# Emersed HC not doing too well.



## jkh13 (9 Nov 2014)

I started to grow some Hemianthus callitrichoides emersed in my tank a couple of weeks ago and noticed that the HC I planted back then is starting to brown quite a bit. I planted another batch about 4 days ago, here is a picture showing the difference between one of the cuttings I planted 2 weeks ago compared to one I planted 4 days ago.




 

The batch in the bottom right corner is the old HC.

The conditions:
Tank size: 36 Litres (ADA 45P)
Plants: Hemianthus callitrichoides (Tropica 1-2-grow)
Soil: ADA amazonia aqua soil
Lights: 2 x 9 Watt Cree LEDs (the same as these: http://shrimpscape.com.au/viewtopic.php?f=32&t=1697)
11 hours a day.
Water level is up to just beneath the substrate.

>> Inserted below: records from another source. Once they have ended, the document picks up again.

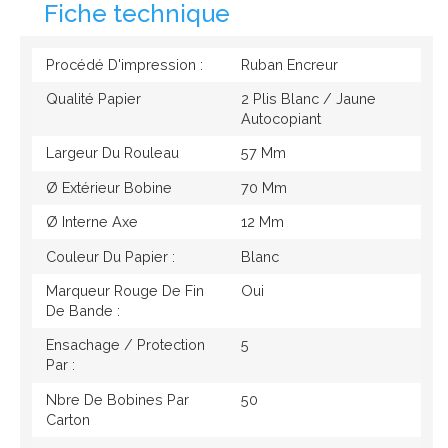
Fiche technique
Procédé D'impression :
Ruban Encreur
Qualité Papier
2 Plis Blanc / Jaune
Autocopiant
Largeur Du Rouleau
57 Mm
Ø Extérieur Bobine
70 Mm
Ø Interne Axe
12 Mm
Couleur Du Papier :
Blanc
Marqueur Rouge De Fin
Oui
De Bande :
Ensachage / Protection
5
Par :
Nbre De Bobines Par
50
Carton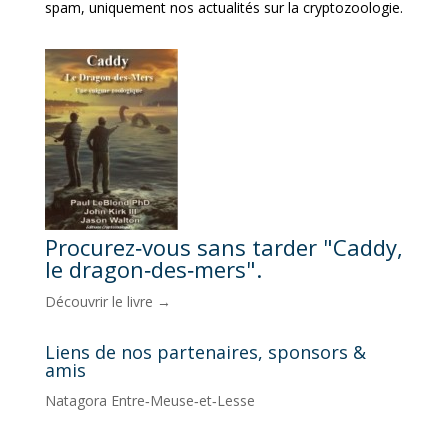
spam, uniquement nos actualités sur la cryptozoologie.
Procurez‑vous sans tarder "Caddy,
le dragon‑des‑mers".
Découvrir le livre →
Liens de nos partenaires, sponsors &
amis
Natagora Entre‑Meuse‑et‑Lesse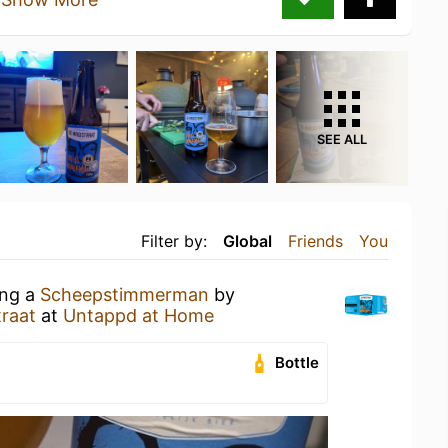
SEE ALL
Filter by:
Global
Friends
You
ing a
Scheepstimmerman
by
traat
at
Untappd at Home
Bottle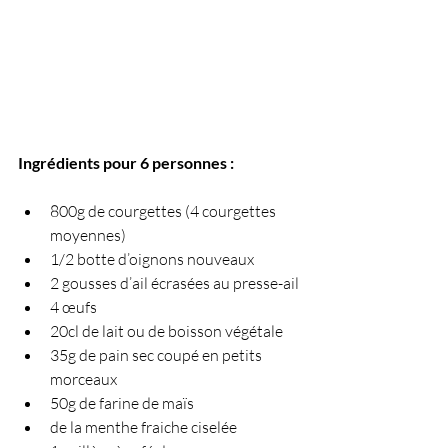
Ingrédients pour 6 personnes :
800g de courgettes (4 courgettes 
moyennes)
1/2 botte d’oignons nouveaux
2 gousses d’ail écrasées au presse-ail
4 œufs
20cl de lait ou de boisson végétale
35g de pain sec coupé en petits 
morceaux
50g de farine de maïs
de la menthe fraiche ciselée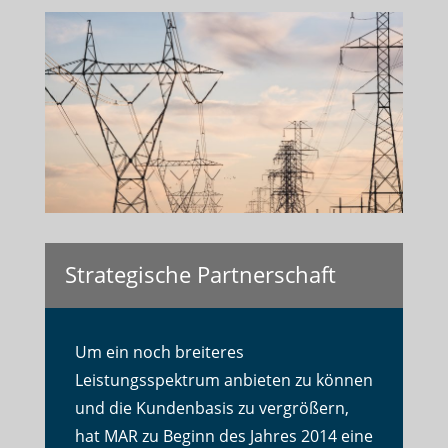
Strategische Partnerschaft
Um ein noch breiteres
Leistungsspektrum anbieten zu können
und die Kundenbasis zu vergrößern,
hat MAR zu Beginn des Jahres 2014 eine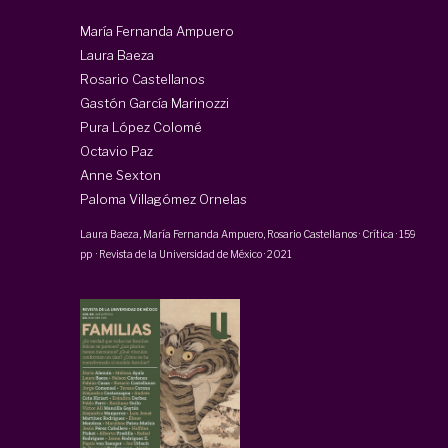
María Fernanda Ampuero
Laura Baeza
Rosario Castellanos
Gastón García Marinozzi
Pura López Colomé
Octavio Paz
Anne Sexton
Paloma Villagómez Ornelas
Laura Baeza
,
María Fernanda Ampuero
,
Rosario Castellanos
·
Crítica
·
159
pp
·
Revista de la Universidad de México
·
2021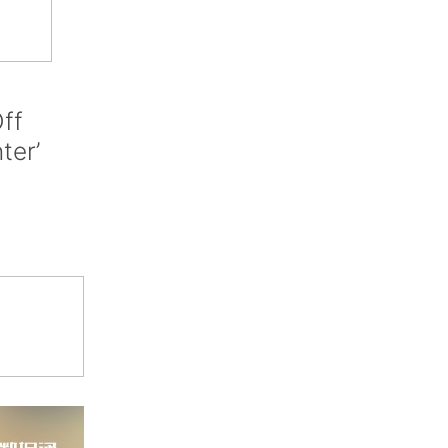
ff
nter’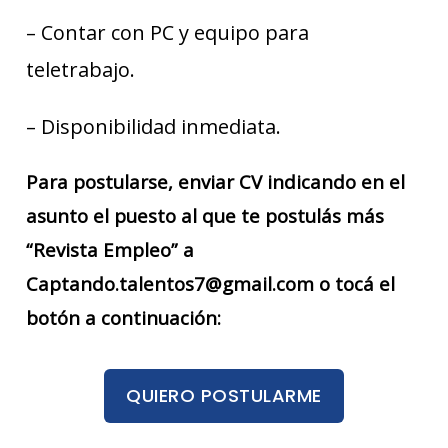
– Contar con PC y equipo para
teletrabajo.
– Disponibilidad inmediata.
Para postularse, enviar CV indicando en el
asunto el puesto al que te postulás más
“Revista Empleo” a
Captando.talentos7@gmail.com o tocá el
botón a continuación:
QUIERO POSTULARME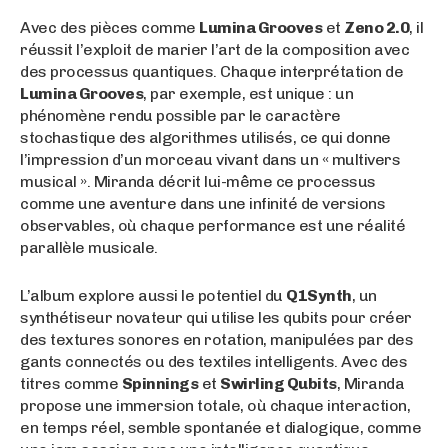
Avec des pièces comme
Lumina Grooves
et
Zeno 2.0
, il
réussit l’exploit de marier l’art de la composition avec
des processus quantiques. Chaque interprétation de
Lumina Grooves
, par exemple, est unique : un
phénomène rendu possible par le caractère
stochastique des algorithmes utilisés, ce qui donne
l’impression d’un morceau vivant dans un « multivers
musical ». Miranda décrit lui-même ce processus
comme une aventure dans une infinité de versions
observables, où chaque performance est une réalité
parallèle musicale.
L’album explore aussi le potentiel du
Q1Synth
, un
synthétiseur novateur qui utilise les qubits pour créer
des textures sonores en rotation, manipulées par des
gants connectés ou des textiles intelligents. Avec des
titres comme
Spinnings
et
Swirling Qubits
, Miranda
propose une immersion totale, où chaque interaction,
en temps réel, semble spontanée et dialogique, comme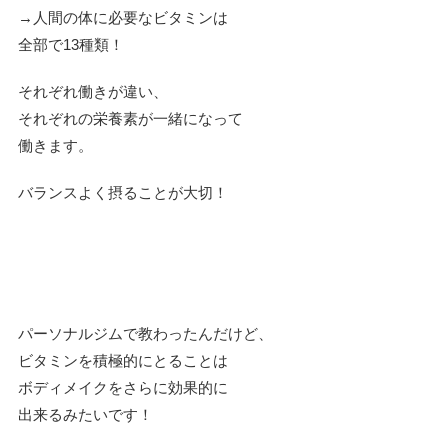
→人間の体に必要なビタミンは
全部で13種類！
それぞれ働きが違い、
それぞれの栄養素が一緒になって
働きます。
バランスよく摂ることが大切！
パーソナルジムで教わったんだけど、
ビタミンを積極的にとることは
ボディメイクをさらに効果的に
出来るみたいです！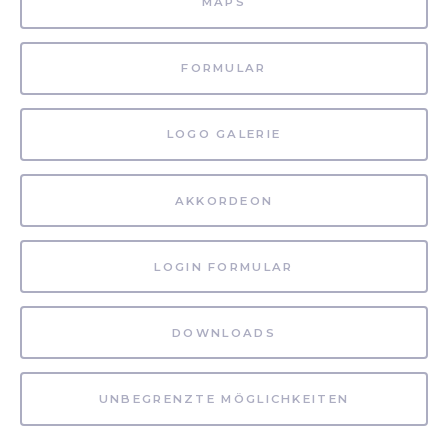
MAPS
FORMULAR
LOGO GALERIE
AKKORDEON
LOGIN FORMULAR
DOWNLOADS
UNBEGRENZTE MÖGLICHKEITEN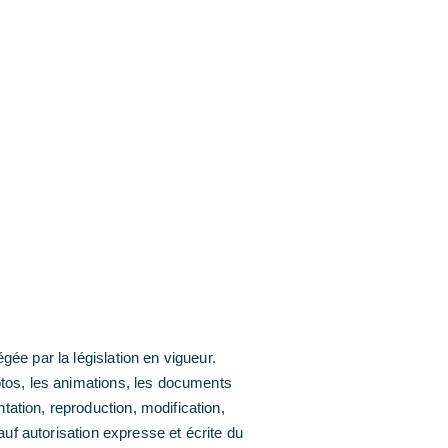
gée par la législation en vigueur.
hotos, les animations, les documents
tation, reproduction, modification,
sauf autorisation expresse et écrite du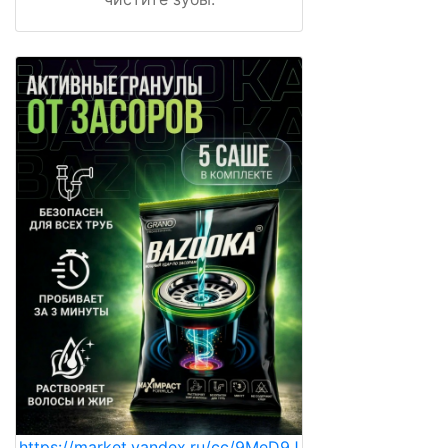
https://market.yandex.ru/cc/9MeD9J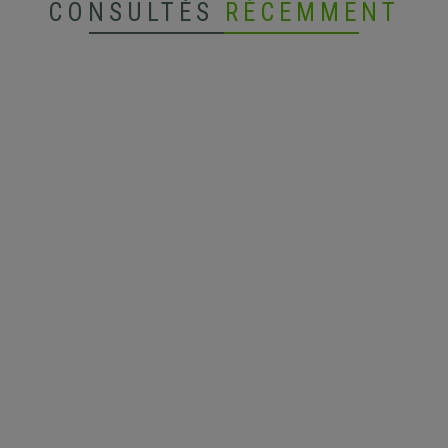
CONSULTÉS
RÉCEMMENT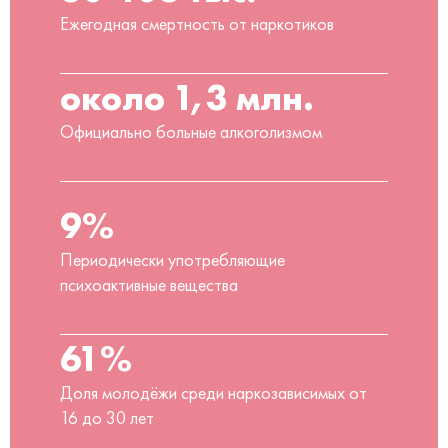
Ежегодная смертность от наркотиков
около 1,3 млн.
Официально больные алкоголизмом
9%
Периодически употребляющие
психоактивные вещества
61%
Доля молодёжи среди наркозависимых от
16 до 30 лет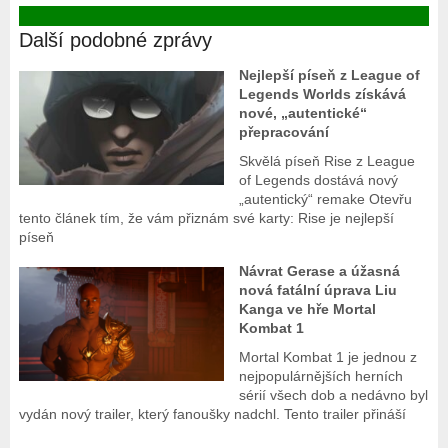
Další podobné zprávy
Nejlepší píseň z League of
Legends Worlds získává
nové, „autentické“
přepracování
Skvělá píseň Rise z League
of Legends dostává nový
„autentický“ remake Otevřu
tento článek tím, že vám přiznám své karty: Rise je nejlepší
píseň
Návrat Gerase a úžasná
nová fatální úprava Liu
Kanga ve hře Mortal
Kombat 1
Mortal Kombat 1 je jednou z
nejpopulárnějších herních
sérií všech dob a nedávno byl
vydán nový trailer, který fanoušky nadchl. Tento trailer přináší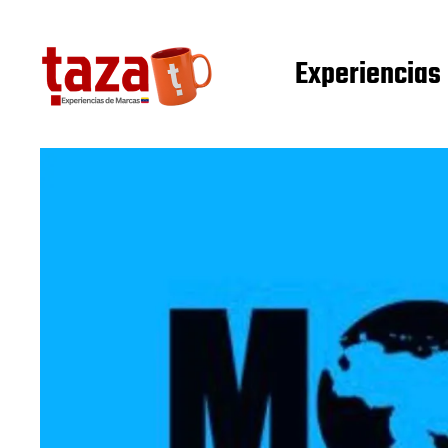
Experiencias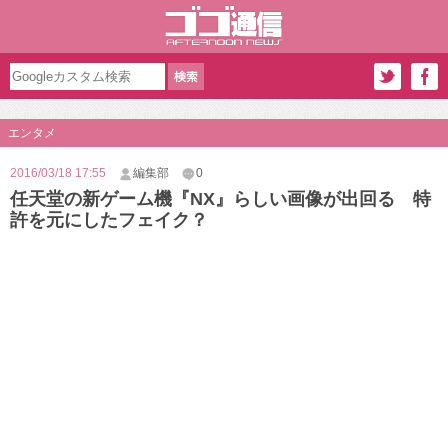
エンタメ
2016/03/18 17:55
編集部
0
任天堂の新ゲーム機『NX』らしい画像が出回る 特
許を元にしたフェイク？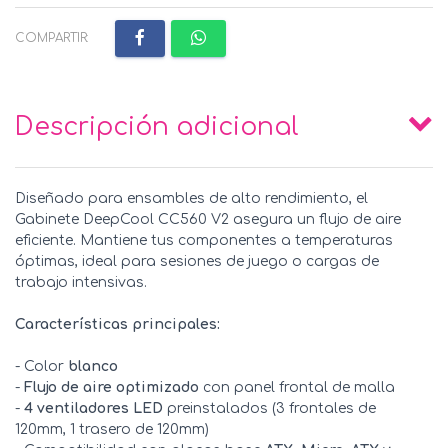
COMPARTIR:
Descripción adicional
Diseñado para ensambles de alto rendimiento, el
Gabinete DeepCool CC560 V2 asegura un flujo de aire
eficiente. Mantiene tus componentes a temperaturas
óptimas, ideal para sesiones de juego o cargas de
trabajo intensivas.
Características principales:
- Color
blanco
-
Flujo de aire optimizado
con panel frontal de malla
-
4 ventiladores LED
preinstalados (3 frontales de
120mm, 1 trasero de 120mm)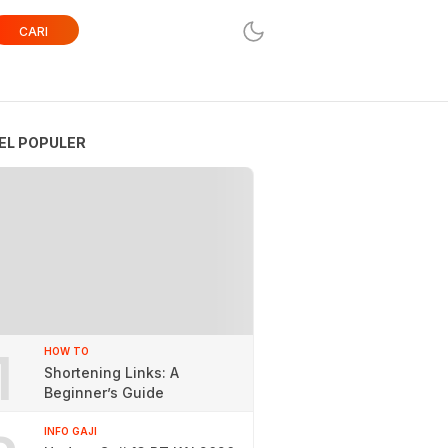
CARI
EL POPULER
1
HOW TO
Shortening Links: A
Beginner’s Guide
INFO GAJI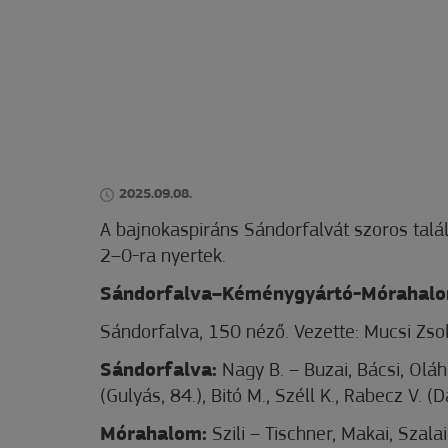
2025.09.08.
A bajnokaspiráns Sándorfalvát szoros talál
2–0-ra nyertek.
Sándorfalva–Kéménygyártó-Mórahalo
Sándorfalva, 150 néző. Vezette: Mucsi Zsolt
Sándorfalva:
Nagy B. – Buzai, Bácsi, Oláh
(Gulyás, 84.), Bitó M., Széll K., Rabecz V. (
Mórahalom:
Szili – Tischner, Makai, Szalai,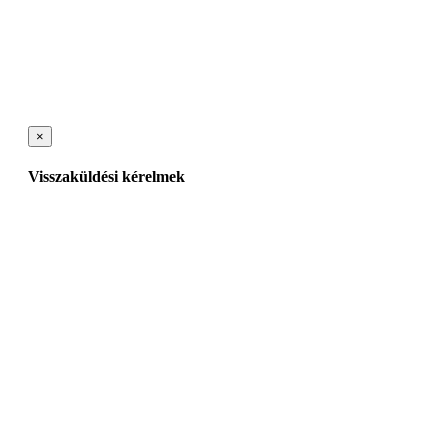
×
Visszaküldési kérelmek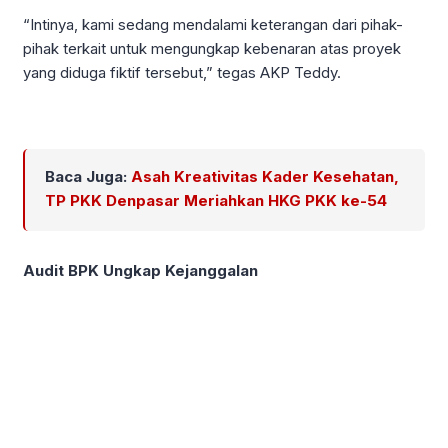
“Intinya, kami sedang mendalami keterangan dari pihak-
pihak terkait untuk mengungkap kebenaran atas proyek
yang diduga fiktif tersebut,” tegas AKP Teddy.
Baca Juga:
Asah Kreativitas Kader Kesehatan,
TP PKK Denpasar Meriahkan HKG PKK ke-54
Audit BPK Ungkap Kejanggalan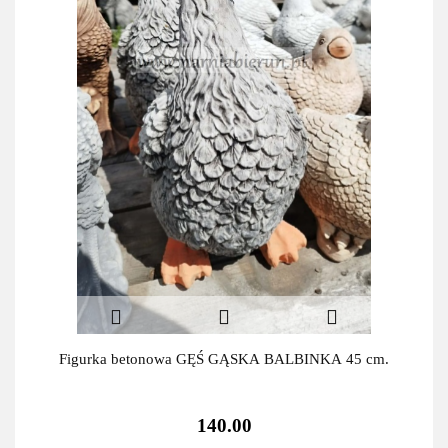
Figurka betonowa GĘŚ GĄSKA BALBINKA 45 cm.
140.00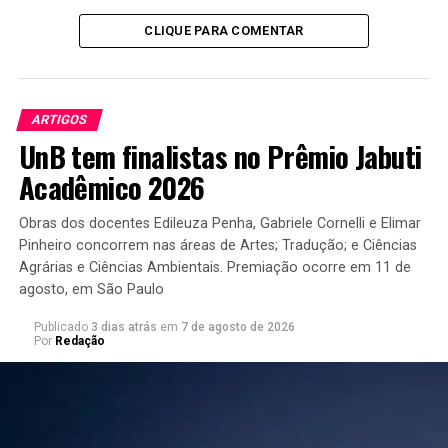
principalmente em ambientes urbanos.
CLIQUE PARA COMENTAR
7 – Temperatura- As árvores ajudam a regular a
temperatura, deixando o ambiente mais fresco, úmido e
oxigenado.
ARTIGOS
UnB tem finalistas no Prêmio Jabuti
8 – Frutos – Ter uma árvore frutífera é ter a garantia de
um produto saudável e fresquinho.
Acadêmico 2026
9 – Flores – As árvores sempre produzem semente. E as
Obras dos docentes Edileuza Penha, Gabriele Cornelli e Elimar
sementes vêm das flores que enfeitam o ambiente.
Pinheiro concorrem nas áreas de Artes; Tradução; e Ciências
Agrárias e Ciências Ambientais. Premiação ocorre em 11 de
10 – Futuro – Árvore é garantia de futuro sustentável e
agosto, em São Paulo
combate a mudanças climáticas.
Publicado
3 dias atrás
em
7 de agosto de 2026
Por
Redação
AS CONFIDÊNCIAS DE UMA SAMAÚMA AVÓ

Misting once a day, top covered with clingfilm with a small airhole. 

Yesterday I removed one of the lights leaving just a single 9watt LED as I suspected that it was too bright and was burning some of the plants over time. Am I correct in this assumption? What can I do to improve the situation?


----------



## Andy Thurston (9 Nov 2014)

Yet another emersed hc setup with amazonia and problems.
This is only a theory but its possible that nutrients from the substrate are burning your plants. Try flooding the tank and draining it to remove excess nutrients
Light shouldn't be a problem because plants have access to unlimited co2 from the atmosphere 
Hth


----------